Irrespective of what Djokovic may achieve in future as a tennis player, for him there will not be a more meaningful moment. In an encounter in which the world expected the Serb to deliver his greatest and defining performance, the Russian completely stifled Djokovic, reducing him to the role of fellow traveller in his personal journey to fame, the Russian’s first major singles tennis title. A new Czar has been crowned and the manner of his victory suggests strongly that it will be the first of many more.

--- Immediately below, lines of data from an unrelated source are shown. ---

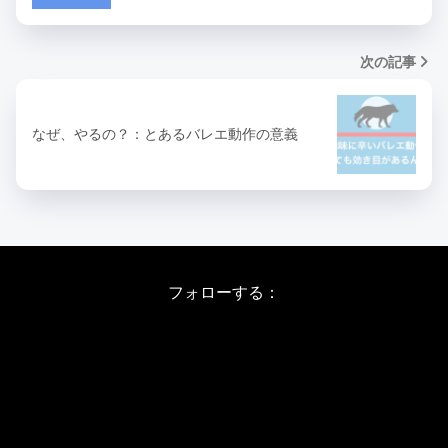
次の記事
なぜ、やるの？：とあるバレエ動作の意義
フォローする：
Instagram
X
Youtube
LINE
バレエワークショップ TOP
日程・料金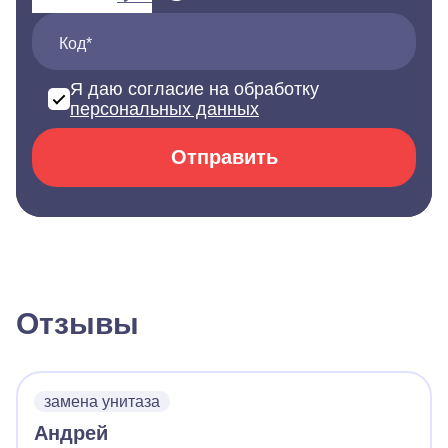
Код*
Я даю согласие на обработку
персональных данных
Отправить
Отзывы
замена унитаза
Андрей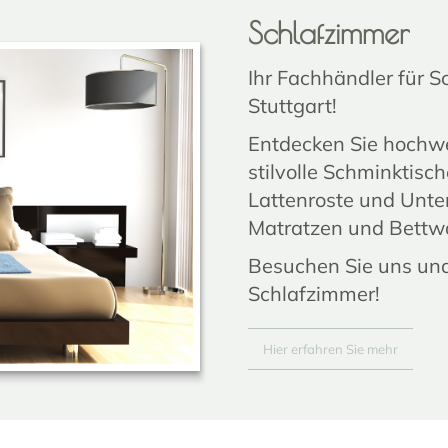
Schlafzimmer
Ihr Fachhändler für S
Stuttgart!
Entdecken Sie hochwe
stilvolle Schminktisc
Lattenroste und Unte
Matratzen und Bettw
Besuchen Sie uns und 
Schlafzimmer!
Hier erfahren Sie mehr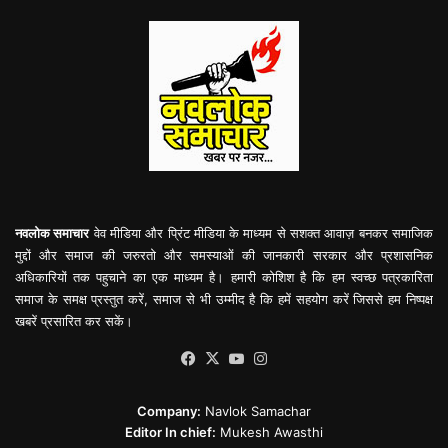
नवलोक समाचार
वेव मीडिया और प्रिंट मीडिया के माध्यम से सशक्त आवाज़ बनकर समाजिक
मुद्दों और समाज की जरुरतो और समस्याओं की जानकारी सरकार और प्रशासनिक
अधिकारियों तक पहुचाने का एक माध्यम है। हमारी कोशिश है कि हम स्वच्छ पत्रकारिता
समाज के समक्ष प्रस्तुत करें, समाज से भी उम्मीद है कि हमें सहयोग करें जिससे हम निष्पक्ष
खबरें प्रसारित कर सकें।
Facebook
X
YouTube
Instagram
Company:
Navlok Samachar
Editor In chief:
Mukesh Awasthi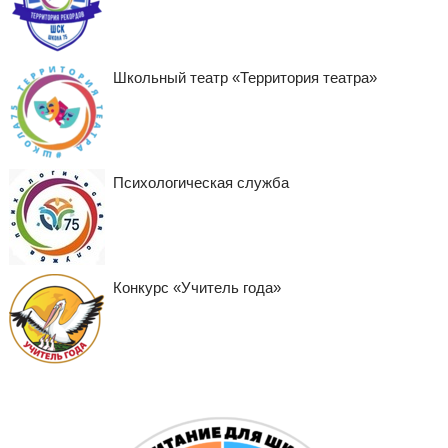
Школьный театр «Территория театра»
Психологическая служба
Конкурс «Учитель года»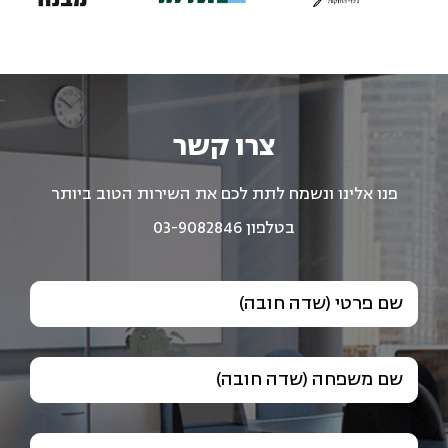
צרו קשר
פנו אלינו ונשמח לתת לכם את השירות הטוב ביותר
בטלפון 03-9082846
שם פרטי (שדה חובה)
שם משפחה (שדה חובה)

The Chinese, traditionally, identify each year by assigning to each calendar period an animal; so we have the year of the Boar, the year of the Dog and so on. The current year, I believe, is the year of the Rat. However, In the Tennis world, 2021 seemed destined to be the year of the Djoker, set to culminate with the men’s singles title at Flushing Meadows, adding to the Australian, French and the Wimbledon titles, accumulated by him in the last eight months. The only blemish in an otherwise triumphant journey was at the Tokyo Olympics, when an inspired Zverev relegated Djokovic to a Bronze with victory in the semi-final and marched on to claim Gold. Fittingly, Djokovic avenged that defeat at the semi-final at Flushing Meadows by grinding out a win against Zverev in a gruelling five setter. In retrospect it would appear that when he entered the arena 48 hours later, for the most significant match of his storied career, the Serb’s tank was not quite full. Perhaps the Tokyo loss was also a portent, that the master mechanic of tennis was beginning to lose his aura of invincibility, as has already happened to Federer and Nadal who, together with Djokovic, have dominated men’s Tennis of the last two decades.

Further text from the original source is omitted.